2. Conceptual model and implementation
Conceptual model : access matrix

It involves three concepts: a subject is a user or a process run by a user; an object is resource or data in system; access rights are possible operations on the objects, such as read, write in operating system.  

The access matrix specifies the access rights that each subject has for each object. There is one column for each object and one row for each subject. Each cell of the matrix specifies the access rights authorized for the subject in the row to the object in the column.

There are some theorems about the decidability of system safety. Generally, to determine a system is safe or not is undecidable ([McLean]).

 

Implementation:

(Access matrices are usually sparse, and rarely implemented as matrices.)

(1) access control lists (ACL): each object is associated with an ACL, storing all subjects that can access it and its access rights. (storing the matrix by column)

(2) capabilities:  storing the matrix by row

(3) table: usually in the database system

3. Access control policies:

 

An access control policy is high level guidelines which determine how accesses are controlled and access decisions are made. Although numerous access control models and systems have been proposed, there’re mainly three access control policies.

 

(1)   DAC(Discretionary Access Control)

DAC decides the access rights of users simply based on the access matrix. It is “discretionary” in the sense that it allows user to grant other users authorization to access the objects. It has the drawback that it is easy to bypass the access restriction and pass the information to unauthorized user.

Trojan horse problem:  There are a high level user A and a low level user B in the system, and a table T which only A can read. Suppose B is malicious and give a Trojan horse program to A which on the surface does some useful work. Now A runs the program, but without the notice of A, the program reads T and writes the content to another table T’ which B can read. Thus the information in T is leaked to unauthorized user B.

 

 (2) MAC (mandatory access control) which protects data against Trojan horse
   Bell-LaPadula model

   each subject or object has a security level: Top Secret, Secret, Confidential, Unclassified (TS>S>C>U)

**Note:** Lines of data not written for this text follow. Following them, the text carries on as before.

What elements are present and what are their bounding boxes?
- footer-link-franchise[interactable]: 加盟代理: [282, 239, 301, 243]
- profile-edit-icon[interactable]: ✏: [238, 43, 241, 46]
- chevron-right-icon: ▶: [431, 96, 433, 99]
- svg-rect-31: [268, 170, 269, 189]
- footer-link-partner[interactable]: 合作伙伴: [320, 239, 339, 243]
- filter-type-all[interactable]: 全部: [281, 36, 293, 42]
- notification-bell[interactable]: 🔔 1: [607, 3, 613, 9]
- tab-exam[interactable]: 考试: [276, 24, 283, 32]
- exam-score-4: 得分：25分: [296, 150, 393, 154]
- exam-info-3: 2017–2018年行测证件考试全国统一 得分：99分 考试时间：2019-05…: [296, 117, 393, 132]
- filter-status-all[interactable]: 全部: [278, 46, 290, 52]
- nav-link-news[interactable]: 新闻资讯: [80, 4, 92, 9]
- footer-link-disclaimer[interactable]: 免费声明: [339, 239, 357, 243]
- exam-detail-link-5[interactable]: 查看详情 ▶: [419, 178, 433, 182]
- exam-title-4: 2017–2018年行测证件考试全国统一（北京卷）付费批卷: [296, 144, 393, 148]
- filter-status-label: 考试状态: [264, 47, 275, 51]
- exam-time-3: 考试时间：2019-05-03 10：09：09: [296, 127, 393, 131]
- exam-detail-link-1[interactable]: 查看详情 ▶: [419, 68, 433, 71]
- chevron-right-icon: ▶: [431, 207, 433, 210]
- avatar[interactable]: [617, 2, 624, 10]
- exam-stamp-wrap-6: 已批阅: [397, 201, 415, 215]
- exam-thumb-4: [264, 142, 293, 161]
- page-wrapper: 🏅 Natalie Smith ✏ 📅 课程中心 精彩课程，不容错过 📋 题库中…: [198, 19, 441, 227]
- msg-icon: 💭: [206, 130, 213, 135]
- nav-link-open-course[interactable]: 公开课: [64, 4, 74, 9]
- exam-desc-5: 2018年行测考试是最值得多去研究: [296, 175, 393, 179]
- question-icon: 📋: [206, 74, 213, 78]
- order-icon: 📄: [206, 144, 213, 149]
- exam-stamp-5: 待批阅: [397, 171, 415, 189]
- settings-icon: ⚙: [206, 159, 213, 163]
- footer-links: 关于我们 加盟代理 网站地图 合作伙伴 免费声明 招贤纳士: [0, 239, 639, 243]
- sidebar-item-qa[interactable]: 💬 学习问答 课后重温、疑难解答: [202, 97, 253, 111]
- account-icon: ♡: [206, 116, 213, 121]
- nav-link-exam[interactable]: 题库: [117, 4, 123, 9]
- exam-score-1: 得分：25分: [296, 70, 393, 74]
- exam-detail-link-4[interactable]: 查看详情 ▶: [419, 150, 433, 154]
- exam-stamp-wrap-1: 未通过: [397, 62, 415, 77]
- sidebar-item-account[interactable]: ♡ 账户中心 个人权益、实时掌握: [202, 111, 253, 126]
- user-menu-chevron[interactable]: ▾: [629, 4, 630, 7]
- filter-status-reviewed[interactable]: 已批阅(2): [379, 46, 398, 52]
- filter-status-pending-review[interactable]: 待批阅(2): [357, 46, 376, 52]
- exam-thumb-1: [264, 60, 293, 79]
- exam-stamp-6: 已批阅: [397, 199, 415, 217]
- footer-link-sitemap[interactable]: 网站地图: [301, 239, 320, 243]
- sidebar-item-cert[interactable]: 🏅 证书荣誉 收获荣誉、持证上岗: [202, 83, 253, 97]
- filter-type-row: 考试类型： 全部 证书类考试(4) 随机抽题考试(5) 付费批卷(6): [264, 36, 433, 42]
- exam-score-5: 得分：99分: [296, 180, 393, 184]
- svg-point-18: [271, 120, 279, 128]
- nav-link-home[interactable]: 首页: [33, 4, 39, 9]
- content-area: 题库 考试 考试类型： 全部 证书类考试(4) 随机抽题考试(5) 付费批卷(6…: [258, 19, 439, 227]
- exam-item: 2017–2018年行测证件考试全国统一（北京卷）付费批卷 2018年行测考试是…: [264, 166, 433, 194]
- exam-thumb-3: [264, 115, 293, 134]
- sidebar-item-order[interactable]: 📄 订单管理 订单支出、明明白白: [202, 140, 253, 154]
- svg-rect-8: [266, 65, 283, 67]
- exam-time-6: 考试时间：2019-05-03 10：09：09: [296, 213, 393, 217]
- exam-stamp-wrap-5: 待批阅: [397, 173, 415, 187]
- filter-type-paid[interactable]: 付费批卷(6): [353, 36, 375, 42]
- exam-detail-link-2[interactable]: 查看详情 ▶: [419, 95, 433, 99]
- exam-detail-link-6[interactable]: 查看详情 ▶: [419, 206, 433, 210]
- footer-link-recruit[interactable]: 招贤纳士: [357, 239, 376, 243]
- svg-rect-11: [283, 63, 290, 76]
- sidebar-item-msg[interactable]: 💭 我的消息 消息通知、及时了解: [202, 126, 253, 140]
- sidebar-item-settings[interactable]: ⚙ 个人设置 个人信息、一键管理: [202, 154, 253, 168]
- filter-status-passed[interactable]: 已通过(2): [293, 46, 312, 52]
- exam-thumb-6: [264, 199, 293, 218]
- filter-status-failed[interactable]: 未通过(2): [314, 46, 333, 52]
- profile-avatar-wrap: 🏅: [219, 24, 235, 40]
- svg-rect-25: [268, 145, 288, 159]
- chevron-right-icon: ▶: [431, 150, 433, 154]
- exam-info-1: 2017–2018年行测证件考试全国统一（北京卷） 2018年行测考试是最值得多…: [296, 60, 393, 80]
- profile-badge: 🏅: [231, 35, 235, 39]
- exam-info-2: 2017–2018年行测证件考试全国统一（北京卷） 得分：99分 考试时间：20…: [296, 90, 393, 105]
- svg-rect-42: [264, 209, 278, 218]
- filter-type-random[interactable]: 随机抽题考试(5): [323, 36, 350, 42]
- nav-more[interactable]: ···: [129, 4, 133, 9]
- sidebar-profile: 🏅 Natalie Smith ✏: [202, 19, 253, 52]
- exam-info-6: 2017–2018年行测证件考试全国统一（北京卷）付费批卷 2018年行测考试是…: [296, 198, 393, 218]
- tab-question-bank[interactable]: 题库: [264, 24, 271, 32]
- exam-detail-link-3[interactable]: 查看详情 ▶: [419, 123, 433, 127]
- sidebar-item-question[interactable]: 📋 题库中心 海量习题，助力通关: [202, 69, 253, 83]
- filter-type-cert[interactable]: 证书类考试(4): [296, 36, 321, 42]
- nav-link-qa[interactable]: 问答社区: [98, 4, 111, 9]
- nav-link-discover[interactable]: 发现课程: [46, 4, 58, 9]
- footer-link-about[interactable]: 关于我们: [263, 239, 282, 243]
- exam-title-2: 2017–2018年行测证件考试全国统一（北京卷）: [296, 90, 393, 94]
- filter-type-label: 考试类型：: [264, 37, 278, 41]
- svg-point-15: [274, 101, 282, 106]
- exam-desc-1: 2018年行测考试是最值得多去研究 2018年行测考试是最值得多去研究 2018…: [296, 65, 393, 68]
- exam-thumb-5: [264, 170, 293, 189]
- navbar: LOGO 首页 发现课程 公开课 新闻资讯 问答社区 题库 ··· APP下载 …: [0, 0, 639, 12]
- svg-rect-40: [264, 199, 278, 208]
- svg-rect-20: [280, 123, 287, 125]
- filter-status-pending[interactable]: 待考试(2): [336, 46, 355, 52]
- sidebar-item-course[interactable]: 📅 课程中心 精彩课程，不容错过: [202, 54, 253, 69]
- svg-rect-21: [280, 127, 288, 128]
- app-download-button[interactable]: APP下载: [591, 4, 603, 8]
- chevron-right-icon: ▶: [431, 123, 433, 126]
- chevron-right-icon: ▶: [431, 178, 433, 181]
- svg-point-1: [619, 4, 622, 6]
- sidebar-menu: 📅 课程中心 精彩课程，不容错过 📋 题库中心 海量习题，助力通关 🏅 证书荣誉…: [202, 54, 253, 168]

   Read-down: a subject S has read access to an object O if and only if  level(S) >= level (O);

   Write-up:     a subject S has write access to an object O if and only if  level(S) <= level (O);

   How it fixes Trojan horse problem:  if T’ has high security level, then B can not read it; if it has low security level, the Trojan horse program, which has the same high security level as A, cannot write it.

MAC enforces one-directional information flow (also called lattice model). [Sandhu] provides a review about lattice models.

 

 (3) RBAC (role-based access control)

   RBAC introduce the notion role: access rights are specified between objects and roles; a user is associated with one or many roles. Roles can be viewed as a set of actions and responsibilities with a particular working activity.

 

4. Example access control models/systems:

 (1) UNIX

UNIX provides primitive access control.

Policy: DAC;

Authorization rules: Each user belongs to one group. There are three categories of users: the owner of the file, the group the owner belongs to; all the others;

Administration interface: chmod;

Implementation: ACL (9 bits).

 

(2)   Seaview, a relational database with MAC (multi-level DB) [Lunt et al.]

Policy: MAC;

Authorization rules: each user or object (relation/ tuple/ attribute/ elements or attribute value) has a security level: TS, S, C or U.

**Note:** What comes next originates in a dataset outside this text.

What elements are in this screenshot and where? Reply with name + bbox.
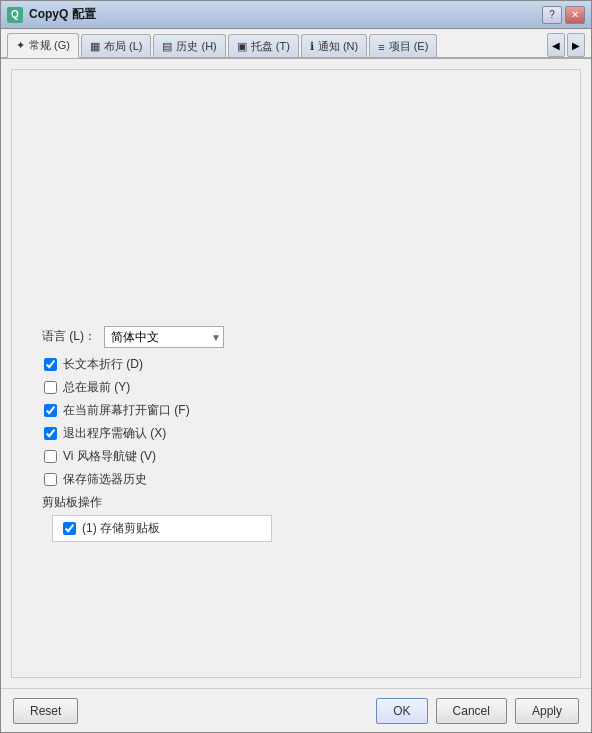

Each attribute in the original table is associated with a security level, and each tuple also has a security level.

Example:

 

Flight

C1

Departs

C2

Dest

C3

T

964

U

1040

U

Chicago

U

U

75

U

1400

U

Berlin

S

S

1125

S

1730

S

S. S.

S

S

 

Read-down: a user can only read those data with lower or equal security level;

Write-up:     an object written by a user S has the same security level as S.

So a user of security level S or TS can see the whole table, while what a user of level U sees looks like this:

 

964

U

1040

U

Chicago

U

U

75

U

1400

U

Null

U

U

 

Other constraints like: security levels of primary keys must be the same, and be dominated by those of non-key attributes (to ensure integrity).

 

Implementation:

Decompose the relation into single level relations. Storage is divided into 4 segments. All data with the security level i is stored in segment i. A multi-level relation is a view over several single-level relations. (Information about a relation (primary key, length, attributes etc)  is stored in the level of the relation.)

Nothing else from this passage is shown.